- Born: 18 October 1908 Livingston, Montana
- Died: 14 August 2006 (aged 97) Exeter, New Hampshire
- Known for: discovery of interleukin-1
- Awards: Fellow of the Royal College of Physicians (1966) Member of the National Academy of Sciences (1969) Robert H. Williams Award of the Association of Professors of Medicine (1971) Bristol Award of the Infectious Diseases Society of America (1972) Kober Medal of the Association of American Physicians (1973) Honorary Knight Commander of the Order of the British Empire (1973) John Phillips Memorial Award of the American College of Physicians (1976)

= Paul Bruce Beeson =

Paul Bruce Beeson (18 October 1908 – 14 August 2006) was an American physician and professor of medicine, specializing in infectious diseases and the pathogenesis of fever.

==Biography==
After undergraduate study at the University of Washington in Seattle, Paul Beeson studied medicine at McGill University Medical School, where he received his MD in 1933. After two years as an intern at the University of Pennsylvania Medical School, he joined his father's and elder brother's practice in Wooster, Ohio.
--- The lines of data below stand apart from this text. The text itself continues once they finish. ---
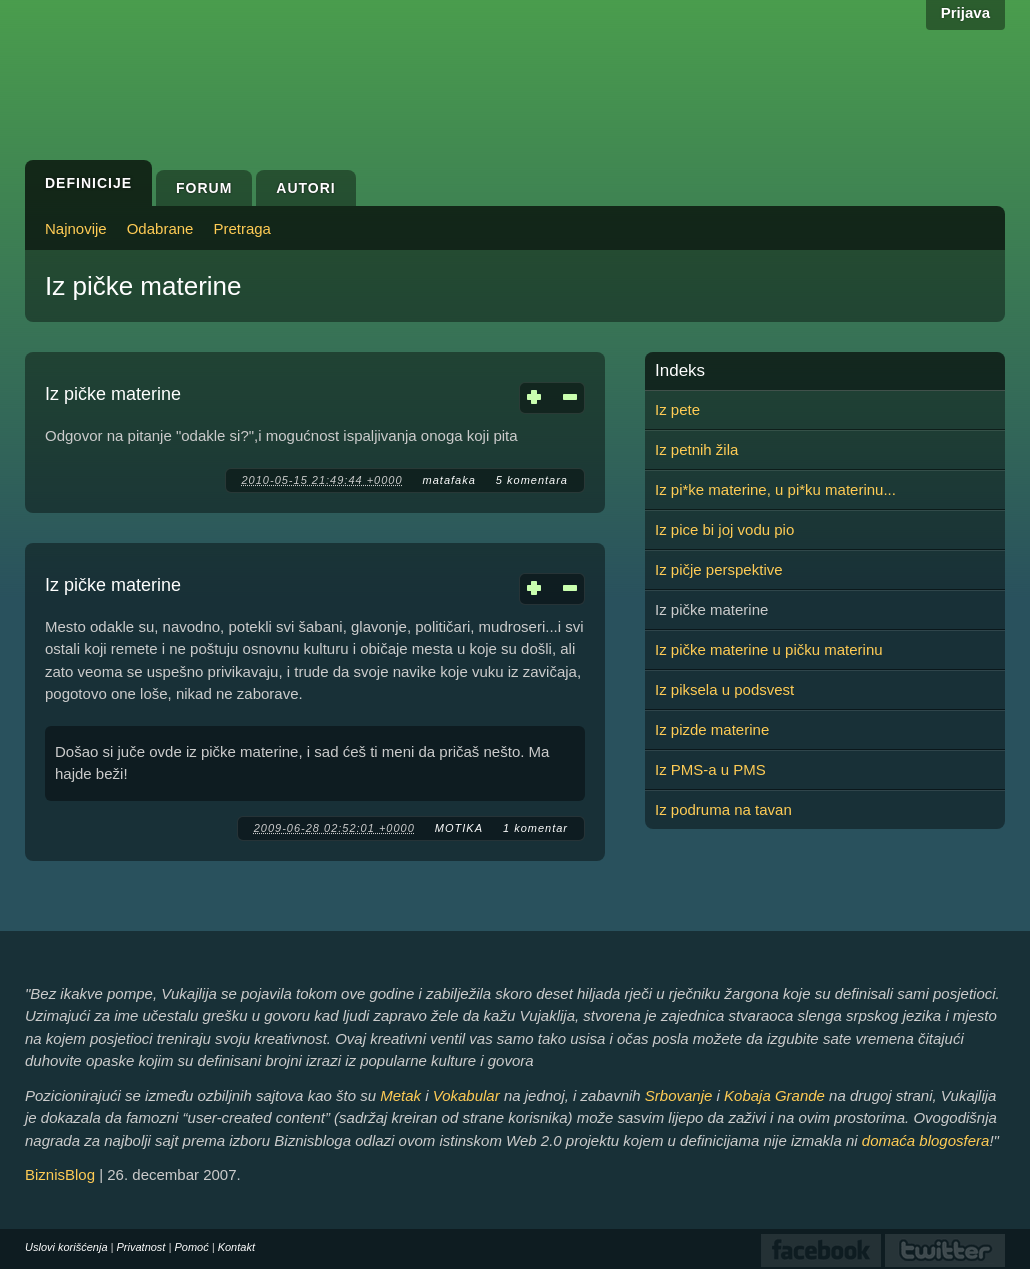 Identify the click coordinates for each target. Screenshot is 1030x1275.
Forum (204, 188)
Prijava (965, 12)
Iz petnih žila (696, 449)
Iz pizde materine (712, 729)
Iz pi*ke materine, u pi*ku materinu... (775, 489)
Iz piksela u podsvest (724, 689)
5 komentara (532, 480)
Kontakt (236, 1247)
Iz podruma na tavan (723, 809)
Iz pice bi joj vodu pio (724, 529)
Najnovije (76, 228)
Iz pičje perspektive (719, 569)
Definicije (88, 183)
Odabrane (160, 228)
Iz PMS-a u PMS (710, 769)
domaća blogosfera (926, 1140)
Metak (400, 1095)
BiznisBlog (60, 1174)
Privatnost (141, 1247)
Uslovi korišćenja (66, 1247)
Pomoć (191, 1247)
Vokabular (466, 1095)
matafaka (449, 480)
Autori (305, 188)
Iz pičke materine (113, 394)
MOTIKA (459, 828)
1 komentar (535, 828)
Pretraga (242, 228)
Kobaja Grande (774, 1095)
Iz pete (677, 409)
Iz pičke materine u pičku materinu (769, 649)
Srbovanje (679, 1095)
In 1937 he became a research fellow at Manhattan's Rockefeller Institute for Medical Research. There he worked for two years in the laboratory of Oswald Avery. In 1939 he relocated to Harvard Medical School's teaching affiliate Peter Brent Brigham Hospital to work under Soma Weiss.

When experts predicted that Britain would suffer epidemics of infectious disease during the war, Harvard University and the American Red Cross gave Britain a complete fever hospital consisting of prefabricated wooden huts, shipped across the Atlantic during the Blitz along with volunteer doctors and nurses. Beeson spent two years at Harvard Hospital near Salisbury as a volunteer, returning to the US in 1942 when the epidemics did not materialise.

At Atlanta's Emory University School of Medicine Beeson became in 1942 an assistant professor and in 1946 a full professor and chair of medicine. From 1952 to 1965 he was chair of medicine at the Yale School of Medicine.

As successor to Leslie John Witts, Beeson was from 1965 to 1974 the Nuffield Professor of Clinical Medicine at the University of Oxford. He gave the Bradshaw Lecture in 1968. When he left Oxford he donated all the money from his Oxford pension for the upkeep of William Osler's old house at 13 Norham Gardens. The house became the warden's lodge of Green College. Beeson persuaded Cecil Howard Green, founder of Texas Instruments, to endow the first one million British pounds to establish the college. (In 2007 Green College and Templeton College were merged to form Green Templeton College, Oxford.)

With typical generosity, he retired from the chair in Oxford a year earlier than he needed so his successor, David Weatherall, could have a hand in designing the new department which was to be created at the John Radcliffe Hospital.

In 1974 Beeson became the VA distinguished professor of medicine at Seattle's University of Washington Medical School, retiring in 1981 as emeritus professor.

With a variety of collaborators, notably Elisha Atkins and Robert Petersdorf, he made important contributions to our understanding of the pathophysiology of bacterial endocarditis, clinical and experimental pyelonephritis, the mechanisms and importance of eosinophilia, and the pathogenesis of fever.

Beeson and Petersdorf published a clinical study of patients with persistent fevers of unknown cause – they suggested guidelines for diagnosing the causes.

The study, published in the journal Medicine in 1961, was "a landmark paper," said Dr. Lawrence S. Cohen, a cardiologist-internist and professor of medicine at Yale. Dr. Cohen said it was "as relevant in 2006 as in 1961, in pointing out causes that were not obvious and teaching clinicians what they should be thinking about in making a differential diagnosis".

In 1981 the Yale School of Medicine established the Paul B. Beeson professorship in internal medicine.

From 1950 to 1954 he was editor for Harrison's Principles of Internal Medicine (London, McGraw-Hill). From 1959 to 1982 he was a co-editor for the Cecil-Loeb Textbook of Medicine (Philadelphia/London, Saunders). He published The Eosinophil (Philadelphia/London, Saunders) in 1977. For The Oxford Companion to Medicine (Oxford, Oxford University Press, 1986), he was a co-editor with Sir Ronald Bodley Scott and then with Lord Walton after Bodley Scott's death.

William Hollingsworth's Taking Care: The Legacy of Soma Weiss, Eugene Stead and Paul Beeson (1995) and Richard Rapport's Physician: The Life of Paul Beeson (2001) explain the importance of Beeson's career.

Beeson married in 1942. Upon his death he was survived by his widow, two sons, a daughter, six grandchildren, and one great-grandchild.